Based on intercepted conversations between the commanders of two FARC fronts, the police now believe the 57th, 58th and 18th Fronts share drug trafficking routes with the Urabeños. The gang was formerly headed by Daniel Herrera, alias “Don Mario,” who is currently in prison.
The drug-trafficking corridors stretch from the Apartado, Turbo, Neclocli, San Juan de Uraba and Arboletes municipalities in the north-west of the Antioquia department towards the Colombia-Panama border, police intelligence says.
The FARC’s 43rd Front in the Eastern Bloc, headed by “Jhon 40,” is also believed to have allied with drug-trafficking gangs operating in Colombia’s eastern plains. There is thougth to be an alliance between the FARC and the neo-paramilitary group ERPAC, headed by Pedro Oliviera Guerrero, alias “Cuchillo,” and the trafficker Daniel Barrera, alias “El Loco.”
There is also some evidence of an alliance between several fronts in the FARC’s Southern Bloc and the criminal gang “Los Rastrojos,” one of the most powerful and prominent drug-trafficking groups currently operating in Colombia.
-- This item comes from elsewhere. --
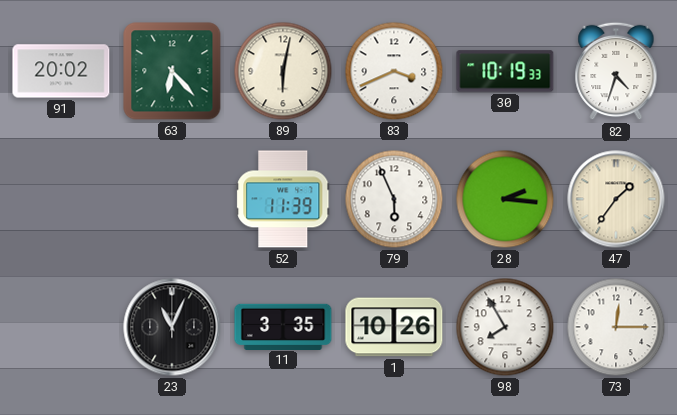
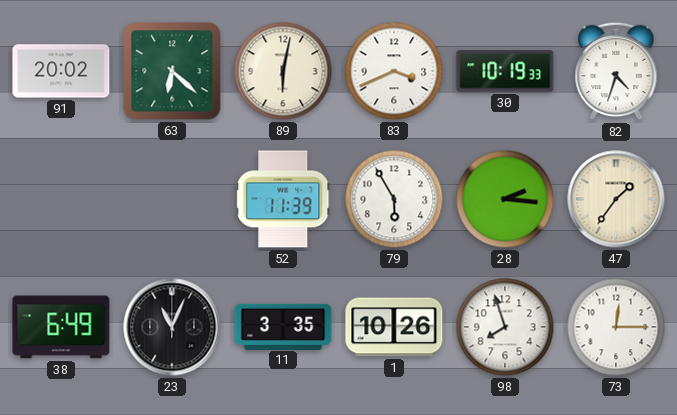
63: 6:23 -> 6:22
79: 5:56 -> 5:55
38: none -> 6:49
98: 7:55 -> 7:57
A video obtained by Colombian media showed the commander of the Southern Bloc, alias “Fabian Ramirez,” ordering the now-deceased leader of the 48th Front to build canoes to transport cocaine upriver towards the Pacific.
The commander of the FARC’s 36th Front has also been recorded having conversations about “joint projects” with the Rastrojos.
The 57th Front, active in the Pacific department of Choco, also reportedly has an alliance with the criminal gang “Los Paisas,” allowing them to share drug-trafficking routes.
Colombian intelligence have previously said that at least eight FARC units are now solely dedicated to drug-trafficking, not with confronting security forces or planning military operations.